Now, simplifying it, we can write the equation as:
\[{\left( {x - 2} \right)^2} + {\left( {y - 4} \right)^2} - 25 = 0\]
Bringing the constant value to the right-hand side, we get;
\[{\left( {x - 2} \right)^2} + {\left( {y - 4} \right)^2} = 25\]
\[25\]can be written as \[{5^2}\]
\[ \Rightarrow {\left( {x - 2} \right)^2} + {\left( {y - 4} \right)^2} = {5^2}\]
We get the radius \[r = 5\]
\[h = 2\]
\[k = 4\]
So, we have the centre of the circle as \[\left( {h,k} \right) = \left( {2,4} \right)\]

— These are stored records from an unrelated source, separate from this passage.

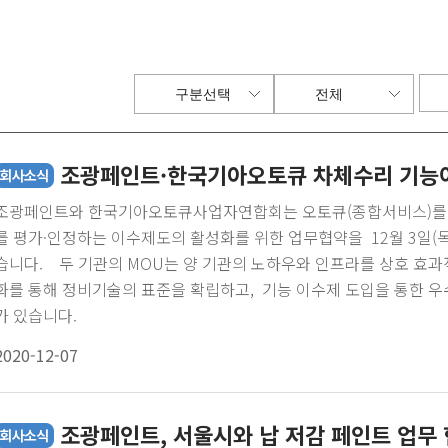
전기전자재료
스테인
점착제/접착제
데스몬
에너지세이빙
프로폰
CS페인트
조광페인트·한국기아오토큐 차체수리 기능
조광페인트와 한국기아오토큐사업자연합회는 오토큐(종합서비스)를
를 평가·인정하는 이수제도의 활성화를 위한 업무협약을 12월 3일
습니다. 두 기관의 MOU는 양 기관의 노하우와 인프라를 상호 효
화를 통해 정비기술의 표준을 확립하고, 기능 이수제 도입을 통한 
가 있습니다.
2020-12-07
조광페인트, 서울시와 납 저감 페인트 업무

It is given that the line touches the circle, that means it becomes the radius. Substituting the centre and finding the distance of the perpendicular from the centre, which is also a radius, we get;
\[ \pm S = \dfrac{{3 \times 2 - 4 \times 4 - k}}{{\sqrt {{3^2} + {4^2}} }}\]

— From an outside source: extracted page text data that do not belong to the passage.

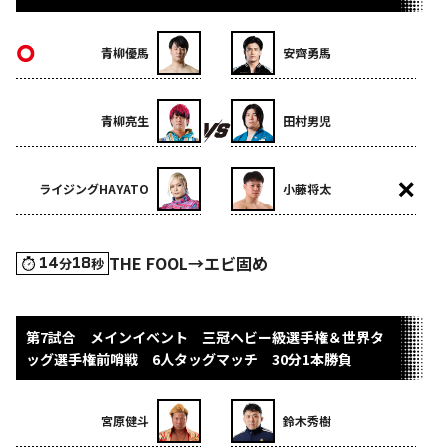
青柳優馬
安齊勇馬
青柳亮生
田村男児
ライジングHAYATO
小藤将太
THE FOOL→エビ固め
14
18
分
秒
第7試合 メインイベント 三冠ヘビー級選手権＆世界タ
ッグ選手権前哨戦 6人タッグマッチ 30分1本勝負
宮原健斗
鈴木秀樹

Substituting the radius and simplifying the equation, we get;
$\Rightarrow$\[ \pm 5 = \dfrac{{6 - 16 - k}}{{\sqrt {9 + 16} }}\]
Now, simplifying the square root in the equation, equation, we get;
$\Rightarrow$\[ \pm 5 = \dfrac{{ - 10 - k}}{{\sqrt {25} }}\]
Taking the square root out, we get;
$\Rightarrow$\[ \pm 5 = \dfrac{{ - 10 - k}}{5}\]
Taking the denominator to the left-hand side, we get;
$\Rightarrow$\[ - 10 - k = \pm 25\]
Now, taking the variables to one side and the constants to other side, we get;
$\Rightarrow$\[ - k = \pm 25 + 10\]
Taking \[ + 25\], we get;
$\Rightarrow$\[k = - 35\]
Taking \[ - 25\], we get;
$\Rightarrow$\[k = 15\]
We take \[k = 15\], since it is mentioned that \[k > 0\] and \[ - 35\]\[ < 0\]. Therefore, \[k = 15\] is considered.
Now, if we consider a point \[\left( {a,b} \right)\], the equation of the tangent at \[\left( {a,b} \right)\] to the circle, we can give it by substituting the point \[\left( {a,b} \right)\] in the equation of the circle.
\[ \Rightarrow xa + yb - 2(x + a) - 4(y + b) - 5 = 0\]
Expanding the equation, we get;
\[ \Rightarrow ax + by - 2x - 2a - 4y - 4b - 5 = 0\]
Taking the common terms of all the variables out and grouping the terms, we get;
\[ \Rightarrow (a - 2)x + (b - 4)y - (2a + 4b + 5) = 0\]
Now, this is compared with the given line \[3x - 4y - k = 0\].
Let us compare and then take a parameter \[l\].
\[ \Rightarrow \dfrac{{a - 2}}{3} = \dfrac{{b - 4}}{{ - 4}} = \dfrac{{2a + 4b + 5}}{k} = l\]
Equating each term to the parameter, we have;
\[ \Rightarrow \dfrac{{a - 2}}{3}\]\[ = l\]
\[ \Rightarrow a = 3l + 2\]
Next equation, we have;
\[ \Rightarrow \dfrac{{b - 4}}{{ - 4}}\]\[ = l\]
\[ \Rightarrow b = - 4l + 4\]
The last equation, we have;
\[ \Rightarrow \dfrac{{2a + 4b + 5}}{k} = l\]
\[ \Rightarrow 2a + 4b + 5 = kl\]
Substituting \[k\], we get;
\[ \Rightarrow 2a + 4b = 15l - 5\]
Substituting the values of \[a,b\] in the above equation, we get;
\[ \Rightarrow 2\left( {3l + 2} \right) + 4\left( { - 4l + 4} \right) = 15l - 5\]
Simplifying the equation, we get;
\[ \Rightarrow 6l + 4 - 16l + 16 = 15l - 5\]
Bringing the variables to one side and the constants to the other side, we get;
\[ \Rightarrow 6l - 16l - 15l = - 5 - 16 - 4\]
Simplifying the equation, we get;
\[ \Rightarrow \]\[ - 25l = - 25\]
\[ \Rightarrow \]\[l = 1\]
Now, we have, \[l = 1\]. From this, we can find the values of \[a\]and \[b\]
\[ \Rightarrow a = 3l + 2\]
\[ \Rightarrow a = 3 + 2 = 5\]
\[ \Rightarrow b = - 4l + 4\]
\[ \Rightarrow b = - 4 + 4 = 0\]
We have the values of \[a = 5,b = 0,k = 15\]
We have to find \[k + a + b\]. Substituting the values of \[k,a,b\], we get;
\[15 + 5 + 0 = 20\]
Therefore, \[k + a + b = 20\].

The correct option is A.

Note: We have the standard equation of the circle as \[{\left( {x - h} \right)^2} + {\left( {y - k} \right)^2} = {r^2}\], where, \[\left( {h,k} \right)\] are the coordinates of the centre of the circle and \[r\] is the radius of the circle. We compare the given equation of the circle to the standard equation of the circle, if in case they are not in the same format, we have to convert the given equation into the standard equation.